Gitg – git repository browser for GNOME - mbrubeck
http://blogs.gnome.org/jessevdk/2010/02/21/gitg-git-repository-browser/
======
dan_netwalker
I miss one "stupid" feature of git gui: the tools menu. I have some small
tools in my ~/.gitconfig for things like creating and mergin "feature trees".
Like:

[guitool "Development/Feature/Create"]

cmd = git checkout development && git checkout -b feature__\"$ARGS\"
development

argprompt = yes

[guitool "Development/Feature/Merge into Development"]

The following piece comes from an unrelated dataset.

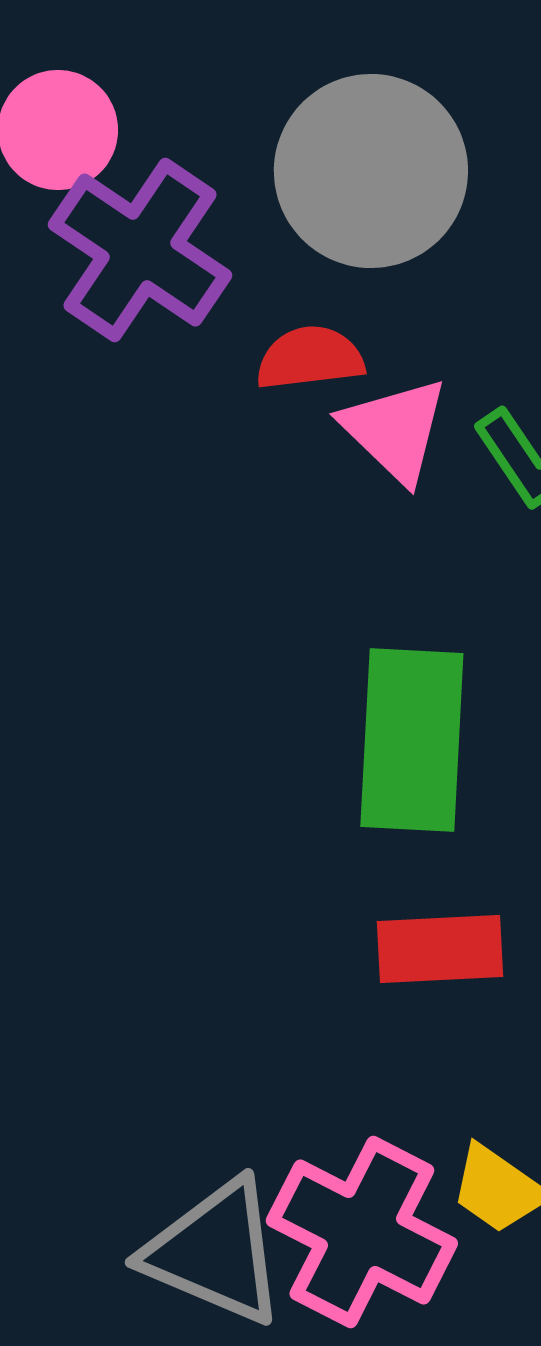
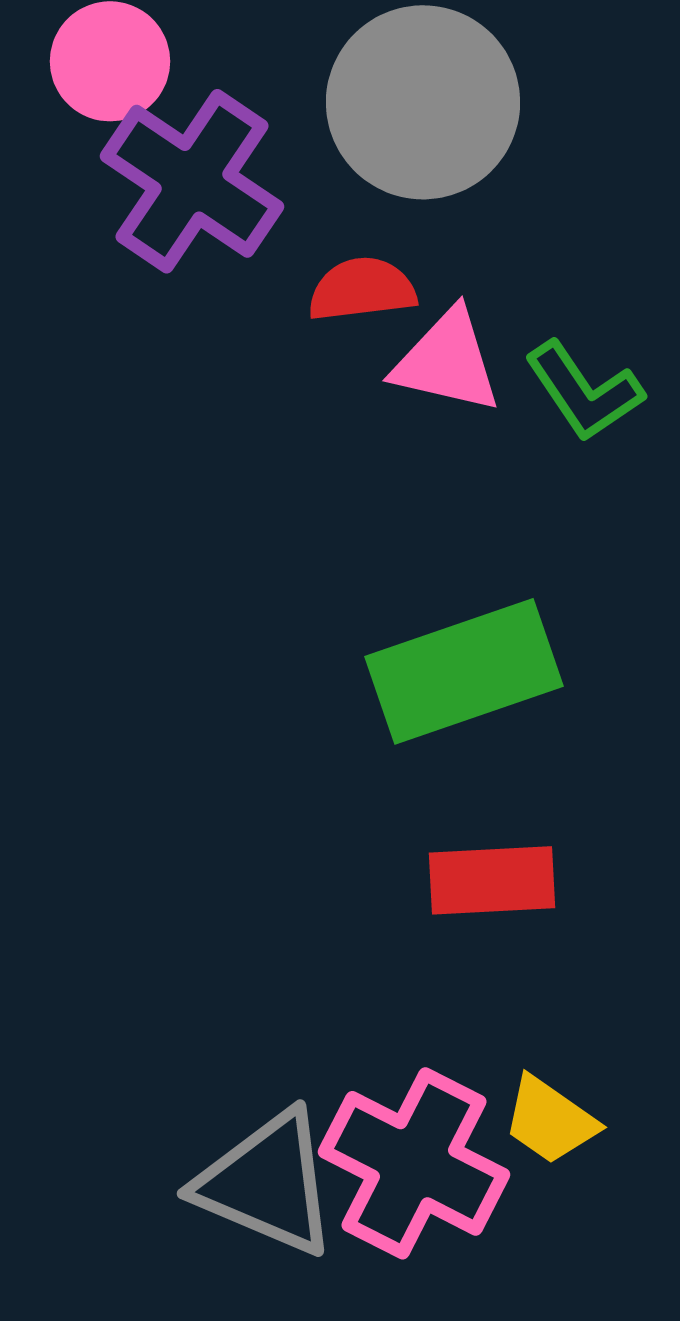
pink triangle: (395, 430) -> (447, 361), turned -31
green rectangle: (412, 740) -> (464, 671), turned 68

cmd = git checkout development && git merge --no-ff feature__\"$ARGS\" && git
checkout feature__\"$ARGS\"

argprompt = yes

[guitool "Development/Feature/Finish"]

cmd = git checkout development && git merge --no-ff feature__\"$ARGS\" && git
branch -d feature__\"$ARGS\"

argprompt = yes

...or for more mundane tasks...

[guitool "Tools/Switch branch"]

cmd = git stash clear && git stash save \"cambiando a rama $ARGS\" && git
checkout \"$ARGS\" && git stash pop

argprompt = yes

[guitool "Tools/Pull"]

cmd = git pull

[guitool "Tools/Sincronice"]

cmd = git checkout master && (git push && git pull) || (git pull && git push
&& git pull)

I know, those are stupid hacks, but this let me do lots of work withought
touching the terminal unless I really have to. Any chance getting something
like this in gitg?

------
plaes
Those who prefer console for getting things done can try out tig - a text-mode
interface for git.

<http://jonas.nitro.dk/tig/>

------
MartinMond
Anyone know of a build for Ubuntu 9.10?